Da tempo, in diverse occasioni e in molteplici confronti, vado segnalando l’assenza nei giovani di punti di riferimento, di modelli, di esempi, di testimoni, di miti validi e di passioni vitali. Tralascio il problema dell’evaporazione della figura paterna con la perdita di autorevolezza, di regole, della parola, per sottolineare il deserto in cui vivono i giovani, pieni di cose, ma vuoti di quel che rende la vita degna di essere vissuta.

L’altro giorno, mia figlia, colta, bella e addolorata, mi faceva notare con il consueto garbo, con tristezza e, quasi, con una certa invidia, che, loro, i giovani, erano “costretti” a condividere ideali e miti, tipici della mia generazione. Nell’assenza e nella mediocrità generali si sono nutriti e continuano a nutrirsi di personaggi ed eventi come Che Guevara, come i teologi della liberazione, come l’antifascismo e la resistenza, come Berlinguer, come don Milani e tanti altri. E poi le donne, i poveri, gli esclusi, i rifugiati, gli immigrati…ferite di ieri, ferite di oggi.

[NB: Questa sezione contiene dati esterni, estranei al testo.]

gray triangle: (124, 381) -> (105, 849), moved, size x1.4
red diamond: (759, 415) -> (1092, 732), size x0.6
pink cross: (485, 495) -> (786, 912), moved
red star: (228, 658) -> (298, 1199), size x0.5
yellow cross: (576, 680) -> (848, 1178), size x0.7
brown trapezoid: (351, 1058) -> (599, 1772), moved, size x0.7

I giovani, per lo più, ritengono che la mia generazione sia stata fortunata. E, per non pochi aspetti, hanno ragione, perché gli abbiamo tolto tutto, o quasi tutto: ideali, lavoro, avvenire. Ed io, adulto, provo tristezza e tenerezza e mi sento uno dei responsabili del massacro.  A noi angosciavano gli orrori del passato e le asprezze del presente, ai giovani angosciano i rischi e le incertezze del futuro. In ogni caso, almeno per un breve periodo, la mia generazione, quella sessantottina, ha pensato non solo di essere padrone del presente, e, quindi, capace di poterlo cambiare per un mondo migliore, ma ha anche tentato di realizzare una umanità più umana. Il potere, che dell’immaginazione giovanile se ne frega, scaltro e spietato, ha distrutto sogni e illusioni.

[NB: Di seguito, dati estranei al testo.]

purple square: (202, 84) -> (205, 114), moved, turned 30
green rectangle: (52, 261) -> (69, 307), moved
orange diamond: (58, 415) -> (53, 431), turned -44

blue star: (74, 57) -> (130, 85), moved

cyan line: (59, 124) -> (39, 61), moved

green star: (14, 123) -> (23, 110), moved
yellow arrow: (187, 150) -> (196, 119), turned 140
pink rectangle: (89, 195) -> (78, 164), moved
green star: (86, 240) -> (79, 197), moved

Nei giovani di oggi è stata cancellata, oltre all’idea di futuro, l’esperienza del conflitto, della lotta, della sconfitta. Come nella prima guerra mondiale, sono stati e continuano ad essere considerati  solo carne da macello da sacrificare nel nome del mercato, del profitto, della potenza. Questa volta le armi utilizzate sono state il consumismo, il lassismo, la persuasione occulta, l’omologazione.

Nei colloqui clinici, spesso, il linguaggio è povero, striminzito, approssimativo. Le storie raccontate poche, appena abbozzate. Timidi e imbarazzati, narrano il vuoto e la solitudine. Giovani senza passato e senza futuro?

Resta solo il racconto online della storia della propria vita giornaliera in tempo reale: storie, sovente, infantili ed effimere, velate di disincanto e di disperazione.